I learned these things in the last 10 minutes with the help of
Google. The process is likely a bit more involved than this, but
surely not insurmountable to someone who can learn the somewhat
unfortunate dialplan configuration language of asterisk.
[ analogy with SSH and stopgap solutions elided ]
> As to your analogy about a house door, SELinux doesn't do anything of the
> sort. You're analogy would be more akin to SSH and passwords vs certs
> argument we've got going on in the other thread.
Let me make the analogy a bit more clear:
SELinux lets you put locks on privileges in a fine-grained manner.

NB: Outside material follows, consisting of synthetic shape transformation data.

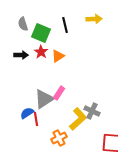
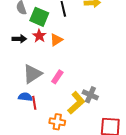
gray triangle: (44, 99) -> (32, 74), moved
blue semicircle: (27, 113) -> (25, 97), turned 40
orange cross: (59, 138) -> (57, 122), turned 35

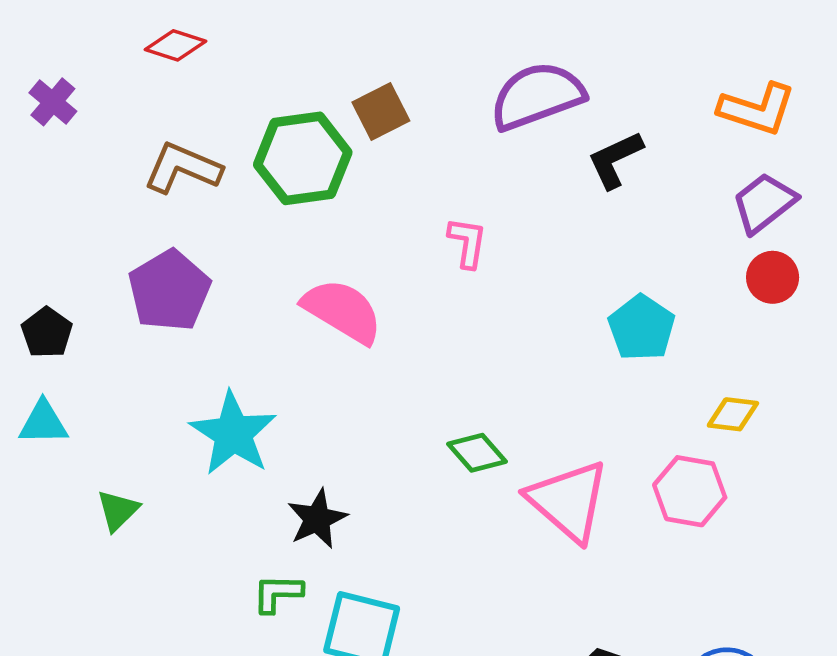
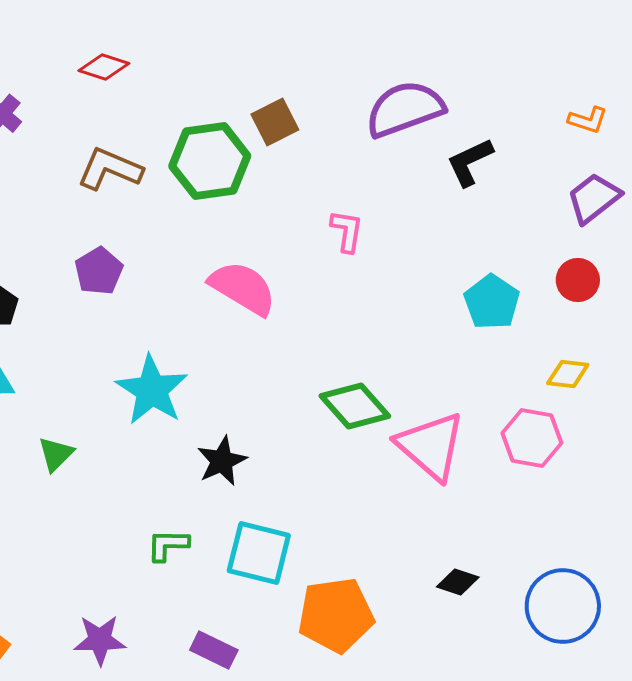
orange L-shape: (757, 109) -> (588, 120), size x0.6
red circle: (773, 277) -> (578, 280), moved
purple pentagon: (169, 291) -> (99, 271), size x0.7
green diamond: (477, 453) -> (355, 406), size x1.4
green L-shape: (278, 593) -> (168, 545), moved

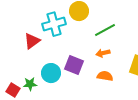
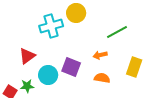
green line: (105, 30) -> (117, 32), moved
red triangle: (32, 41) -> (27, 56), moved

You had some process that needed access to certain privileges; instead
of just giving it the keys to the ones it needed, you effectively left
all the doors unlocked to processes with UID 0 and gave that UID to an
exploitable process. If you'd locked all the doors and only given each
process the keys it needed, an exploit would only be able to disrupt
the resources that single process had the key to instead of your
Most programs written in C are, or will be after some future update,
exploitable via a stack-smashing attack. Most programs in Unix are
written in C. It follows that you really shouldn't let anything on a
public-facing server run UID 0 without some extra restrictions via
SELinux or something else if you value security at all.
> A better analogy would be along the lines of, "Do I really want to my
> paranoid schizophrenic uncle who is also really smart, but lives in the
> attic, tossing out my house guests each time they try to run upstairs to go
> to the bathroom?"
That's a colorful, if not very apt, analogy. But I will play along
and answer: Probably, yeah, if right next to the bathroom there's an
open door to a room with all your valuables laying out in plain sight
and the control panel to reconfigure your security system to lock you
out. You'd just use the intercom to buzz your uncle letting him know
that the person going up was someone you trust, and *lock the door to
the room of valuables*, for goodness sake.
I know security is not easy, but if you're going to have a
public-facing server, you really ought to take the time to figure it
out. You'll spend less time doing that than you will cleaning up
after you get hacked. And, as you just experienced, you *will* get
hacked if you continue to rely on the Unix security model.